NASA, NOAA find 2012 among the hottest years on record
Last year was the ninth warmest year since 1880, and the average temperature during the year was 1.0 degrees warmer than the mid-20th century baseline, NASA announced Jan. 15.
NASA compares the average global temperature each year to the average from 1951-1980 to measure global warming. The last time the yearly average was cooler than that baseline was 1976.
2012 was also the warmest year on record for the continental United States.
Instances of unusually high temperatures have also become more common. A seemingly small uptick in the temperature can have major effects--as in 2012's persistent drought across the United States--noted James Hansen, director of NASA's Goddard Institute for Space Studies, during a Jan. 15 press call.
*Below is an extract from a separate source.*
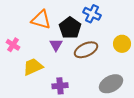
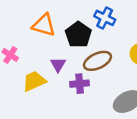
purple triangle: (56, 45) -> (58, 64), moved
purple cross: (60, 86) -> (80, 84), moved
"This last year is a good teaching moment, because we can see how big an impact a summer-mean anomaly of two or three degrees can be," Hansen said.
The global temperature increase doesn't impact all parts of the globe the same way at the same time. But "eventually your turn comes, and when it does, the temperatures tend to be a lot warmer," added Thomas Karl, the director of the National Oceanic and Atmospheric Administration's National Climatic Data Center.
While there are many factors at play, Karl said greenhouse gas emissions were enough on their own to drive the temperature rise.
NOAA, which measures global temperatures separately from NASA, found 2012 to be the 10th warmest year on record instead of the ninth.
"Every approach has slightly different assumptions, and that's why we think it's so important that we've got independent groups going about it slightly differently," Karl said. "It's just too hard to say what is exactly the right approach."
NOAA's findings also show 2012 to be the warmest La Nina year on record. La Nina is associated with cooler-than-normal water temperatures in the equatorial Pacific Ocean.